Tuesday , April 23 2024
Hayes has given readers a rousing thriller combined with an ecological sermon.

Book Review: ‘The Spirit and The Skull’ by J. M. Hayes

A Paleolithic tribe is trekking across the Alaskan tundra in search of a promised land of plenty. Raven, an elder of the band and its Spirit Man has been out scouting ahead, and when he returns to camp, he discovers that one of the tribe’s warriors has been murdered, and it is his job to find the killer. So begins J. M. Hayes’ unique pre-historic “who done it,” The Spirit and the Skull. Unsatisfied with merely setting the murder in the Paleolithic period, Hayes goes to some lengths to paint an imaginatively reasonable picture of the tribal culture and mores as well as a considered attack on what civilization has done to the tribe’s hoped for promised land.

While it is certainly possible to quibble with some of the details, Hayes description of tribal life and beliefs is quite believable. If, as the author points out in an afterword, the idea that these primitives had things like wine and penicillin may be pushing it a bit, if some of the tools described may seespirtm too advanced for such primitives, their inclusion never seems jarring. Their attitudes towards things like purification rituals after death, polygamous relationships, menstrual cycles, and spiritualism, much of them borrowed from modern tribal societies, are all quite convincing constructs that help to make the idea that they understood the effectiveness of mold to heal infections not unreasonable. Hayes creates a world in which these things are possible.

Raven, the book’s hero, presents himself as a practical man who understands he really has no spirit powers, but also knows that as long as the rest of the tribe believe he has, his place in the band is secure. Down, the young girl just reaching womanhood, who the older Raven desires is a passionate vixen, wise beyond her years and brave as well. Readers who would be offended by the more or less graphic relations between an older man and a teen ager take warning.

Picturesque minor characters fill out the tale. Stone, the ostensible tribal chief, is tyrannically protective of his position and perks in the social hierarchy. Cleverly named warriors walk the pages — Hair On Fire, Takes Risks, Bear Man, Walks Like An Ox. They are matched by evocatively named women — Gentle Breeze, Blue Flower, Willow, Scowl.
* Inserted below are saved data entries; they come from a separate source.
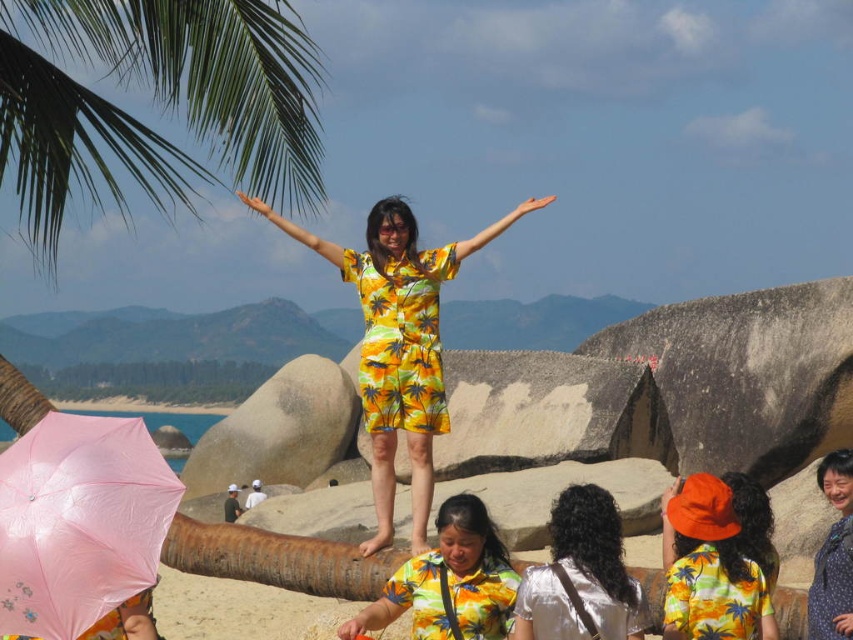 You are a photographer at the beach scene. You need to position a camera so that both the silvery metallic dress at center and the orange cotton hat at center are visible in the frame. Which object should you focus on first to ensure both are in the shot?

The silvery metallic dress at center is below orange cotton hat at center, so you should focus on the orange cotton hat at center first to ensure both are in the frame.

You are a photographer trying to capture the perfect shot of the matte floral dress at center. However, the pink matte umbrella at lower left is casting a shadow over it. Can you adjust your position so that the umbrella no longer blocks the dress?

The pink matte umbrella at lower left is positioned over the matte floral dress at center, so moving to the side or behind the umbrella would allow you to capture the dress without the shadow.

You are a photographer at the beach scene described. You want to capture a photo that includes both the woman on the large curved rock formation and the green leafy palm tree at upper left. Given that the palm tree is at point (155, 100), will you need to adjust your camera angle to include both subjects in the frame?

The green leafy palm tree at upper left is located at point (155, 100). Since the woman is on the large curved rock formation in the foreground and the palm tree is at a specific coordinate, you will need to adjust your camera angle to ensure both are within the frame. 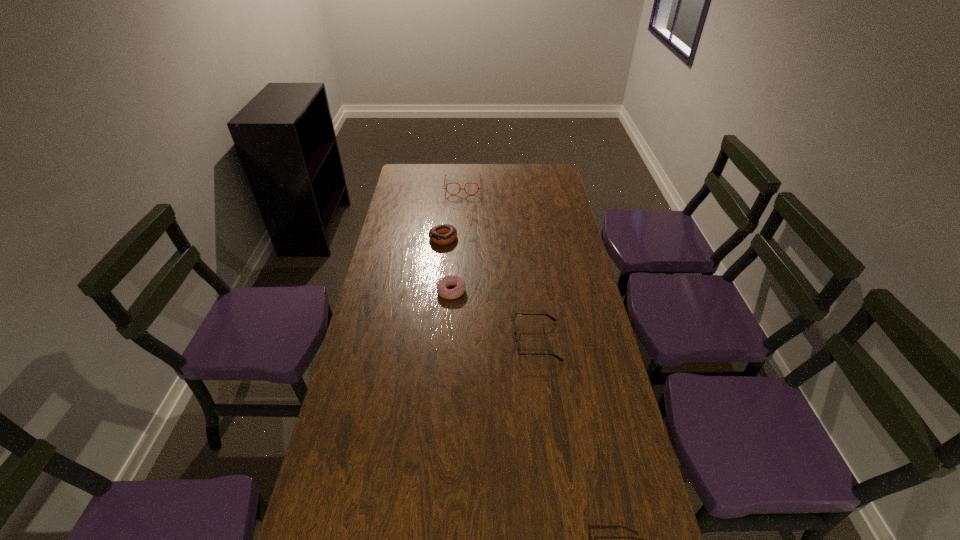 You are a GUI agent. You are given a task and a screenshot of the screen. Output one action in this format:
    pyautogui.click(x=<x>, y=<y>)
    Task: Click on the free spot between the second farthest object and the farther spectacles
    
    Given the screenshot: What is the action you would take?
    pyautogui.click(x=453, y=212)

Find the location of `free point between the shorter doughnut and the farther spectacles`. free point between the shorter doughnut and the farther spectacles is located at coordinates (457, 239).

The image size is (960, 540). In order to click on free spot between the nearer doughnut and the farther doughnut in this screenshot , I will do `click(447, 265)`.

Image resolution: width=960 pixels, height=540 pixels. In order to click on vacant area between the nearer doughnut and the farthest object in this screenshot , I will do `click(457, 239)`.

Choose which object is the nearest neighbor to the farther doughnut. Please provide its 2D coordinates. Your answer should be formatted as a tuple, i.e. [(x, y)], where the tuple contains the x and y coordinates of a point satisfying the conditions above.

[(446, 281)]

What are the coordinates of `the fourth closest object to the sunglasses` in the screenshot? It's located at click(x=445, y=175).

Where is `free space that satisfies the following two spatial constraints: 1. on the front side of the second farthest object; 2. on the left side of the shorter doughnut`? This screenshot has height=540, width=960. free space that satisfies the following two spatial constraints: 1. on the front side of the second farthest object; 2. on the left side of the shorter doughnut is located at coordinates (438, 292). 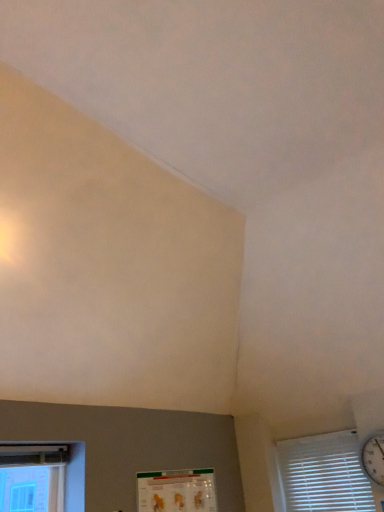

Primitive people, they are given names that describe their characters or point to some physical trait.

Interestingly, onto the basic mystery plot, Hayes adds a mystical dream sequence critiquing what modern man has done to the land. Raven dreams that he is a skull (the skull of the title). He is found in a cave by man he calls Ice Eyes. Ice Eyes, it seems, is some sort of archeologist, and he and Raven have a series of dialogues, in which it becomes clear that the world of Ice Eyes is our world, and that world, where nature has been completely despoiled, is a disaster.

In the end Hayes has given readers a rousing thriller combined with an ecological sermon. Oh, and one more thing — a mammoth hunt, with instructions on how to kill one of the beast in case one shows up in your back yard.